Restoring Texas Streamsides
The health of rivers and streams depends on more than just the water. The ‘riparian’ areas along these waterways play a key role in filtering, storing, and releasing water. An un-mowed buffer zone with healthy, native plants also reduces erosion, provides wildlife habitat, supplies shade, and enhances opportunities for outdoor recreation such as fishing and kayaking. When non-native plants invade, they crowd out native species and degrade these important habitats and these riparian buffers lose some of their capacity to provide these services.

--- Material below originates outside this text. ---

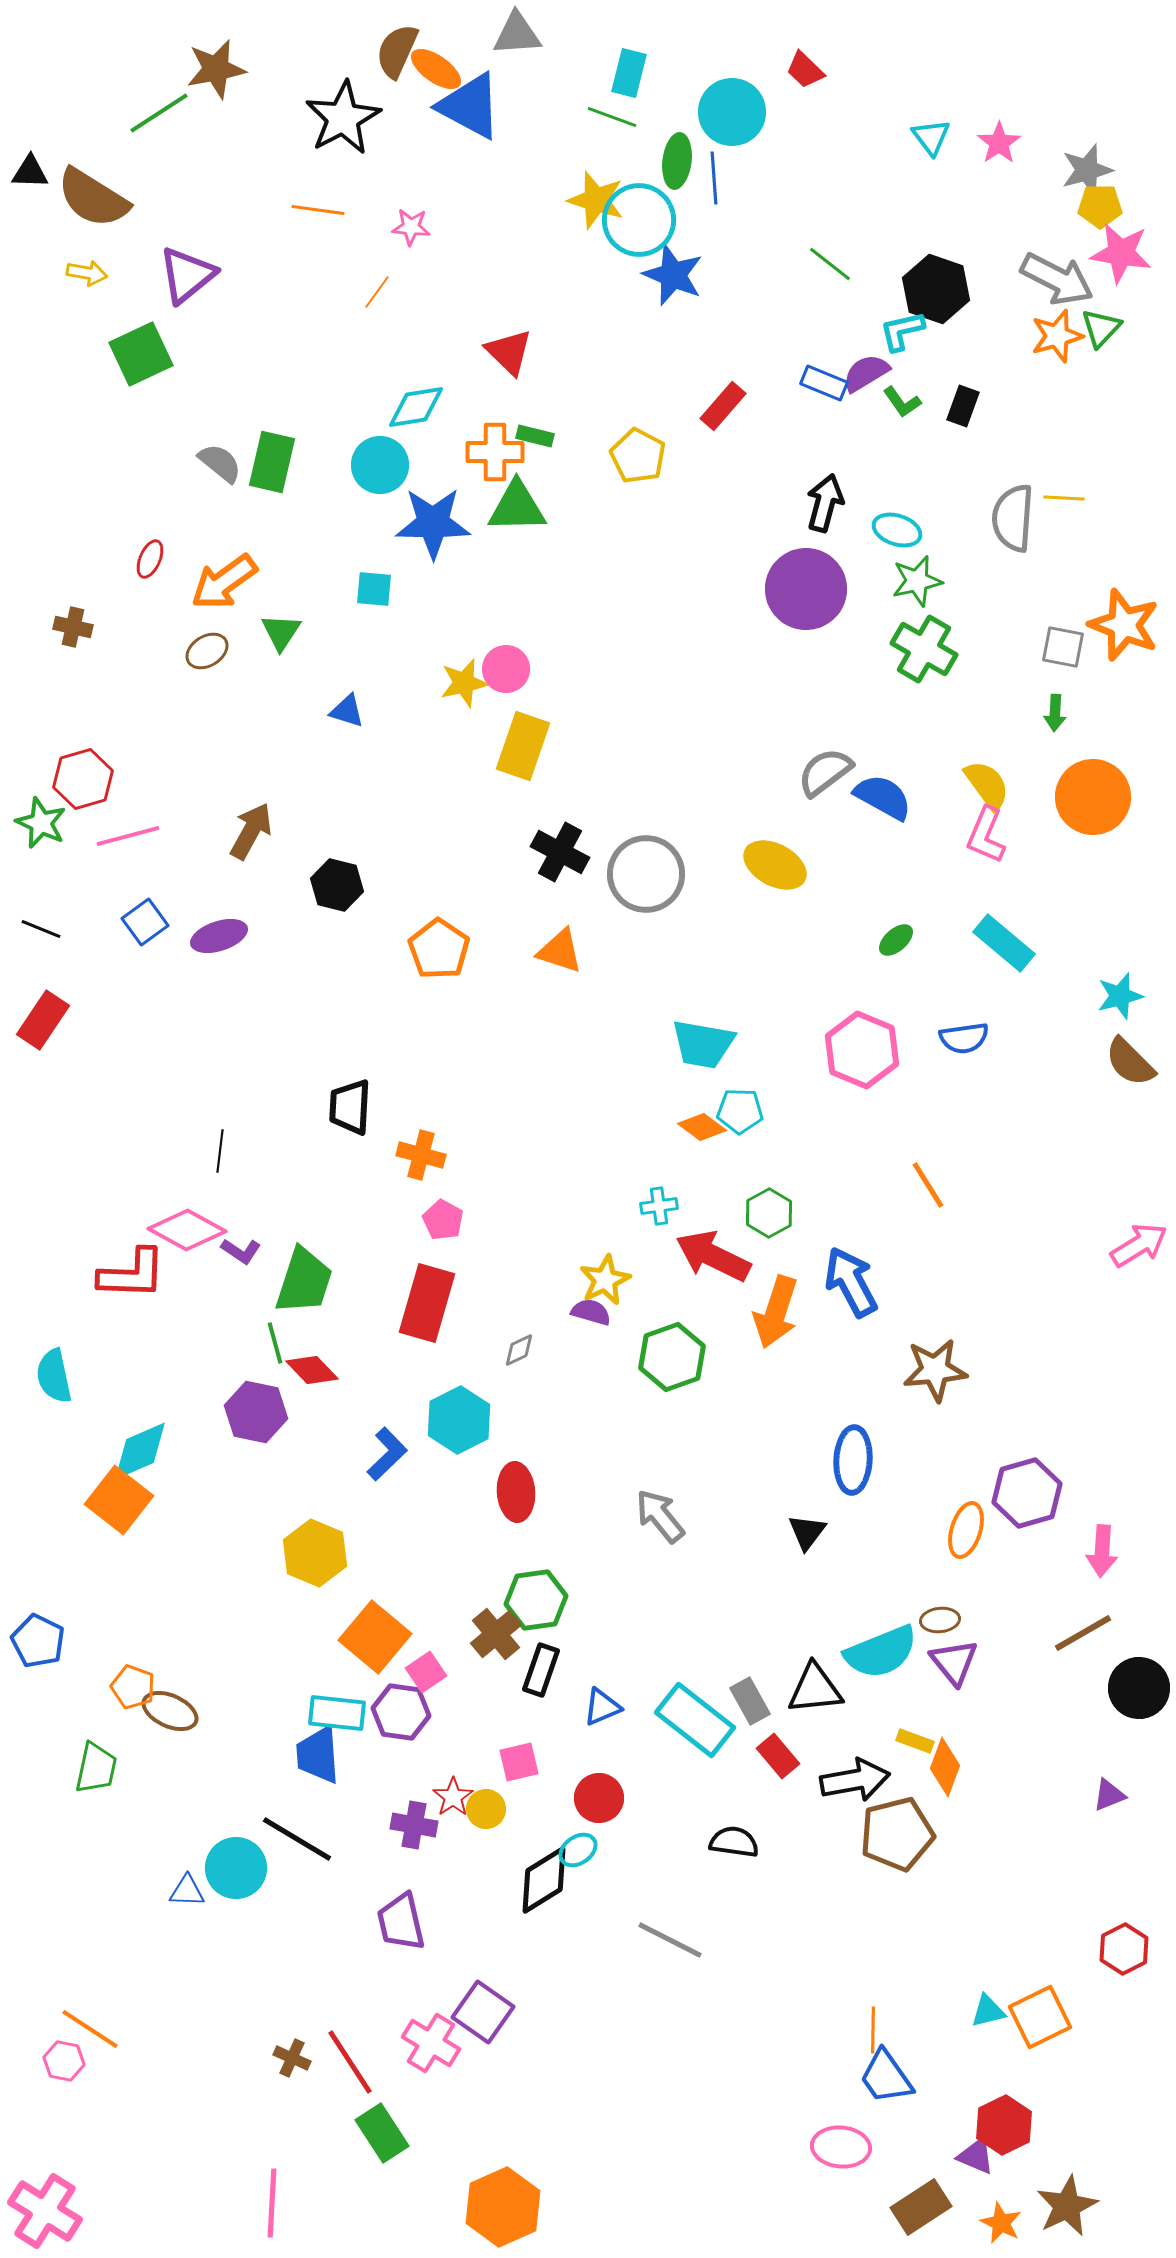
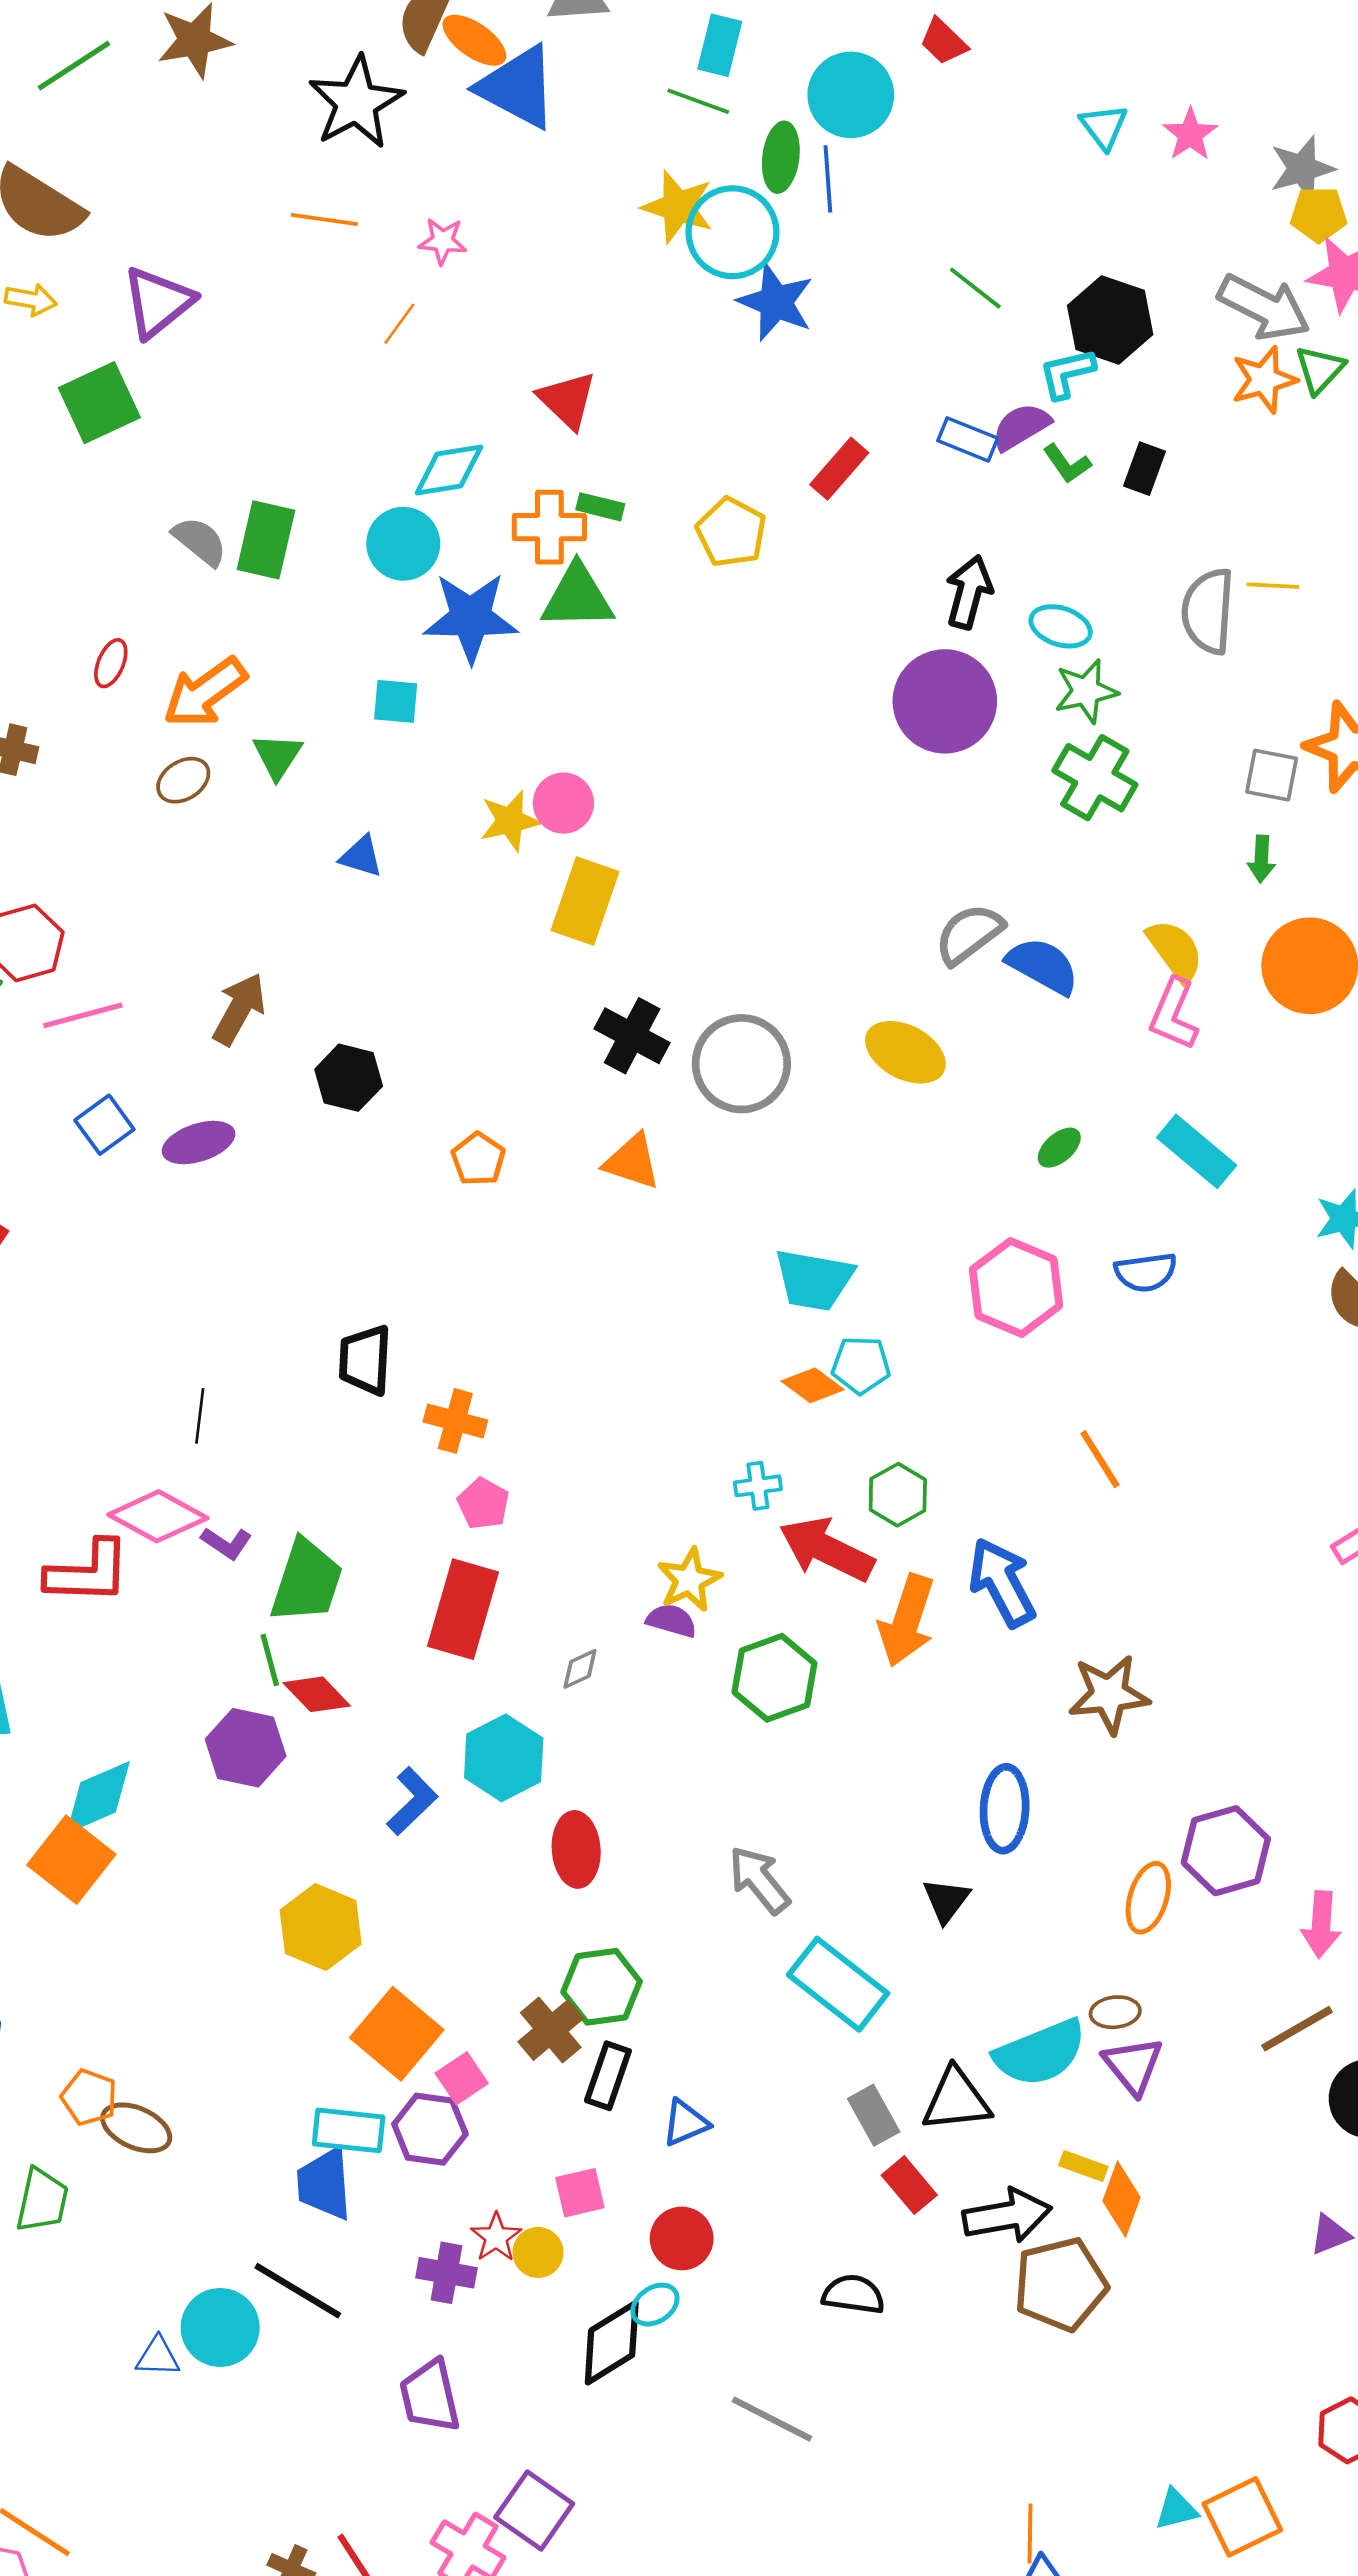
green line: (159, 113) -> (74, 66), moved
orange pentagon: (439, 949) -> (478, 1159), size x0.7
cyan rectangle: (695, 1720) -> (838, 1984), moved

Saltcedar (Tamarix spp.) is non-native to Texas and has become highly invasive across millions of acres of the Southwest. Ground-nesting birds such as turkey and quail suffer from saltcedar invasion as do fishes that have specific habitat requirements. Saltcedar, in contrast to mesquite and other nuisance brush species, grows in dense thickets across river floodplains and can consume large quantities of water and reduce water availability. Saltcedar thickets growing along river banks displace native plants and degrade habitat for wildlife. Thickets also trap sediment and alter the shape of the river channel. As the channel deepens, crossings can become impassable, the river’s ability to overflow its banks is lessened, and water quality is reduced. Management of saltcedar using targeted, aerial herbicide application can help begin to restore habitat for a diversity of fish and wildlife species and support healthy river function. In 2015, TPWD began a partnership with landowners and other agencies to manage saltcedar in the Upper Brazos River watershed. These efforts are ongoing, with aerial herbicide treatment provided at no cost to landowners. Learn more about Saltcedar Management on the Upper Brazos River
Arundo Control Efforts
Arundo donax, also known as giant reed or carrizo cane, has invaded rivers, streambanks, and ditches throughout the southern U.S. This grass grows to 30 feet tall, forms dense stands that crowd out native plants and consumes large amounts of water. Arundo can also worsen flooding, harbor cattle ticks and feral hogs, and even threaten border security. It is also highly flammable and poses a fire hazard in infested areas.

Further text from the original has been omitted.